12 Mart Muhtırası ve İkinci TİP

Behice Boran

İşçi sınıfının hareketliliğini bir yere evirecek bir öznenin olmayışı ve öğrenci hareketinin doğal sınırlarına ulaşmasıyla beraber sol harekette bir tıkanma oldu. Bu ortam egemen sınıfa askeri bir müdahale yapacak zemini hazırlıyordu. 12 Mart Muhtırası ile hedef kuşkusuz soldu. Gençlik önderleri katledildi, birçok devrimci tutuklandı. TİP’te bu süreçten nasibini alarak muhtıradan yaklaşık 4 ay sonra 21 Temmuz 1971 tarihinde TİP kapatıldı. Liderler tutuklandı, 15 yıla kadar değişen hapis cezaları aldı. Türkiye siyasi atmosferinin tekrar normalleşmesi ile beraber TİP 1975 yılında Behice Boran’ın önderliğinde tekrar açıldı. Ancak kapatılmadan önceki TİP ile sonrası arasında büyük bir farklılık bulunmaktadır. Kuşkusuz bu ayrım da muhtıra öncesine dayanıyor. SSCB’nin Çekoslovakya’yı işgal etmesini Aybar ve TİP’ protesto etmişti. Ancak kısa bir süre sonra Boran ve Aren gibi liderlerin SSCB’yi desteklemesi partinin bölüneceğinin işareti olmuştur. Aybar 1969 yılında partiden istifa edecektir. Bundan sonraki süreçte ve özellikle Boran yönetimindeki TİP artık tam anlamıyla SSCB’ye yanaşmaya çalışacak, güler yüzlü sosyalizm yerine katı Stalinizme bırakacaktı. II.Tip’in I.TİP’in yakaladığı toplumsallığı yakalaması mümkün olmayacaktır. 1977 seçimlerinde de oyu %0.13’e kadar düşecektir. Karşımızda SSCB’nin desteğini almak için TKP ile rekabet eden çok da belirleyici olmayan bir fraksiyondan fazlası yoktur. 12 Eylül’e giden süreçte parti bölünme yaşayacak ve darbeden sonra tekrar kapatılacaktır.

Sonuç

TİP işçi sınıfı içinde hatrı sayılır bir güç yakalamasına rağmen reformist ve seçim odaklı perspektifinden ötürü tarihsel bir fırsatı kaçırdı denilebilir. Bu şekilde bakıldığında tek başına işçileri örgütlemenin yeterli olmayacağı sonucu çıkıyor. Evet işçi sınıfını örgütlemek kendisine sosyalist diyen her parti için olmazsa olmaz bir koşuldur. Ancak programı, kadroları ve liderliği ile proleter devrimci bir çizgi olmadan devrimci bir role sahip olmak mümkün değildir. Parti elinde bulunan kadrolar ve sınıfla beraber sistemi durdurabilecek taktik ve stratejileri geliştirmek ve onu yıkıp yenisini inşa edecek bir sürece hazırlamak zorundadır. Bu da Leninist bir parti anlayışı olmadan mümkün olacak bir şey değildir. Aynı zamanda sürekli devrim programına sahip olmadan kapitalizmin ufku asla aşılamaz.
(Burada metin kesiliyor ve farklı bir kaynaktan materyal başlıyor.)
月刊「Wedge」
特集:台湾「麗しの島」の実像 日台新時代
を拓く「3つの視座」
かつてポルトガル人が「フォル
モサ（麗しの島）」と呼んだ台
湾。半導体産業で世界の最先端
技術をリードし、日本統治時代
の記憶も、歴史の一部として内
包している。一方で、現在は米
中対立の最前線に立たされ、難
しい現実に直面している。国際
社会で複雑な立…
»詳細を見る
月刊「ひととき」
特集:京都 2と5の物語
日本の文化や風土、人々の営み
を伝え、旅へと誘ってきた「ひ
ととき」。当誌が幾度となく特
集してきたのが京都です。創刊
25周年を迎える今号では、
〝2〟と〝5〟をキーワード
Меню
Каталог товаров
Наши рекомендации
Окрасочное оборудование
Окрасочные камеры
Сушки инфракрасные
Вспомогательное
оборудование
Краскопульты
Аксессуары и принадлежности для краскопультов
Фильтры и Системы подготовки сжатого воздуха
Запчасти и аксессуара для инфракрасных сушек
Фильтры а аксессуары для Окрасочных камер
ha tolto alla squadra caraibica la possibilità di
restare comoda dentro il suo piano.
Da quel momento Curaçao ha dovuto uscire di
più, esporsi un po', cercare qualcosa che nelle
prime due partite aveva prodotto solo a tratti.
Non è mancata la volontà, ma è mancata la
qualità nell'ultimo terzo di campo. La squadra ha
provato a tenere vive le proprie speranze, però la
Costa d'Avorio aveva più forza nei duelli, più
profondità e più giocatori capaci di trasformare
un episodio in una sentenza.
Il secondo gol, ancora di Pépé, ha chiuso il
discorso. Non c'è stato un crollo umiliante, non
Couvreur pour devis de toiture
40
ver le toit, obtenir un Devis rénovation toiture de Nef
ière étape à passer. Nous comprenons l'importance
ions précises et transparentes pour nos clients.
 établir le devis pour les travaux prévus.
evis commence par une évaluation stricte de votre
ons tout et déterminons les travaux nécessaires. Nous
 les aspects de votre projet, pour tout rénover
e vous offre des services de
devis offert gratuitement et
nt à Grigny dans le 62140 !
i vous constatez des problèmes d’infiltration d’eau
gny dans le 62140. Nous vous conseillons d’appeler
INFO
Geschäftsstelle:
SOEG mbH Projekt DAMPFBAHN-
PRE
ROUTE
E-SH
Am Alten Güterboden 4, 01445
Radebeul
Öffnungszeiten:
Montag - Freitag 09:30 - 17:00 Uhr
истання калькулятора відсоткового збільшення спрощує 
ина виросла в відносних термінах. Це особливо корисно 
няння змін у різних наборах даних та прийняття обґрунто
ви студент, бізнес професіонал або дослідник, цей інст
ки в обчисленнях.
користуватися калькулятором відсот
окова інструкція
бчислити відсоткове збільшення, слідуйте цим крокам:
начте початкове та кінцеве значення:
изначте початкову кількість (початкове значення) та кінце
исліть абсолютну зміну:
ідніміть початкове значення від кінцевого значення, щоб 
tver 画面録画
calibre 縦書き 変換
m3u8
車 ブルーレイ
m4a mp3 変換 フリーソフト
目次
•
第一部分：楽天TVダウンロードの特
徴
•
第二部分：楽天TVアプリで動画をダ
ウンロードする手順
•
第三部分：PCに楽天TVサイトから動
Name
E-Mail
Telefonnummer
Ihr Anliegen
Öte yandan anlattıklarımızdan parlamento veya seçimlerin önemsiz veya solun müdahil olmaması gereken bir süreç olduğu anlamı çıkmaz. Aksine, insanlar seçim dönemlerinde politikleşir ve seçimlere bakar. Bu da sola propagandasını geniş kesimlere yayma fırsatı sunuyor. Bu sebeple sosyalist solun bu seçimlerde temsil edilememesi ve bir cumhurbaşkanı adayının olmaması kaçırılmış bir fırsattır. Özellikle de sol her yerde baskılanmaya çalışılırken. Son söz olarak, bugün TİP güzellemesi yapmanın bir anlamı yok. Reformist eğilimlere kaymadan, artısıyla eksisiyle geçmişin derslerini çıkarmış, sınıfı örgütleyecek ve kitleri etkileyecek bir devrimci özne gerekliliği hala mevcut bir sorun ve bu açıdan sosyalist solun elini böyle bir dönemde taşın altına sokması gerekmektedir.

*Millî bakiye sisteminde seçim bölgelerindeki milletvekili sayıları nispi temsil sistemine göre bulunur. Partilerin seçim çevrelerinde aldığı bütün artık oylar toplanır. Açıkta kalan milletvekilleri sayısına bölünerek milli seçim kotası bulunur. Her partinin elindeki toplam artık oy milli seçim kotasına bölünerek, bununla orantılı bir şekilde milletvekilleri dağıtılır.